Report Introduction:

        Recommender systems, as the key engine of modern online communities, not only meet users' personalized interaction needs but also profoundly influence the distribution of topics and relationship structures within the community, guiding the self-renewal and continuous evolution of the community ecosystem. Recommendation interaction simulation, with its advantages of process visibility and experimental controllability, has become a crucial tool for modeling, understanding, and optimizing online community recommendation ecosystems and their dynamic evolution. This report will introduce RECOSIM, a framework for online community recommendation interaction simulation. This framework systematically decomposes the complex and diverse user-recommender system interaction process into five core modules: encoding model, decoding model, activity model, scoring model, and generation model. By designing mechanisms such as "post-encoding vectorized simulation + on-demand decoding during analysis" and "synchronously aligning interaction preferences with activity," RECOSIM overcomes the bottlenecks of existing methods in terms of cross-scenario generalizability, multi-round accuracy, and large-scale efficiency. We conducted extensive experiments on diverse online communities, including Sina Weibo and Zhihu, and systematically validated RECOSIM's effectiveness through multi-dimensional evaluations, including module-level and overall evaluations, and individual accuracy and group stability. Furthermore, this report will analyze the impact of different recommendation strategies (such as collaborative filtering, hot topic recommendation, and social recommendation) on user activity, topic attention distribution, and social network structure during community evolution. Finally, we will explore the application potential and future development directions of RECOSIM in academic research, production, and algorithm regulation.

Lv Peng

Central South University

Introduction:
       Lv Peng is a professor and director of the Center for Social Computing Research at Central South University. He is also vice president of the Wuhan Institute of Artificial Intelligence at Peking University and has been elected president of the Asian Society for Social Simulation (ASSA). He holds a Ph.D. in Sociology from Tsinghua University and a postdoctoral fellow in the Department of Automation at Tsinghua University. He holds a joint Ph.D. from the University of Chicago, USA, and has been a visiting scholar at Seoul National University, South Korea, and the Korea Advanced Studies Foundation (ISEF).
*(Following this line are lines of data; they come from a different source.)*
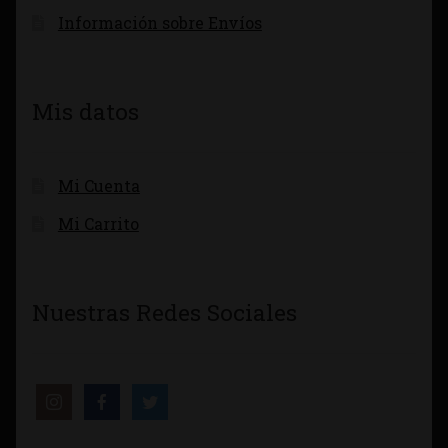
Información sobre Envíos
Mis datos
Mi Cuenta
Mi Carrito
Nuestras Redes Sociales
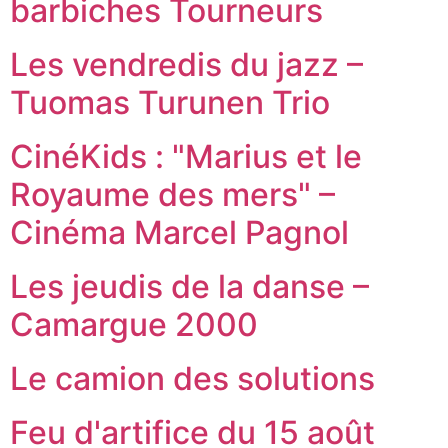
barbiches Tourneurs
Les vendredis du jazz –
Tuomas Turunen Trio
CinéKids : "Marius et le
Royaume des mers" –
Cinéma Marcel Pagnol
Les jeudis de la danse –
Camargue 2000
Le camion des solutions
Feu d'artifice du 15 août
His research focuses on intelligent social governance, large-scale social simulation, computational social science, and artificial intelligence culture and art. He has published numerous high-quality papers as first author or corresponding author in renowned journals such as Nature, Sociological Research, and Chinese Public Administration. He has been selected as a "Special Researcher" by the Cyberspace Administration of China, an Outstanding Young and Middle-aged Expert by the State Ethnic Affairs Commission, a National Key Social Science Expert, and a Young Changjiang Scholar by the Ministry of Education.

 

Report Title: Large-Scale Social Simulators and Community-Level Social Simulation

 

Report Introduction:

        In recent years, artificial intelligence technology based on large models has developed rapidly, providing excellent technical support for social governance in the intelligent era and making large-scale social simulation possible. Currently, there are two approaches: large-scale social simulation based on large models and large-scale social simulation based on real social contexts. This report, using the National Intelligent Society Experimental Base in Wuhan's East Lake High-tech Zone as an example, explains how to conduct high-precision social simulations in communities, covering topics such as intelligent agent construction, behavioral simulation, and real-world validation. Based on community-level simulations, it also explores the concepts, approaches, and prospects of social-level simulations.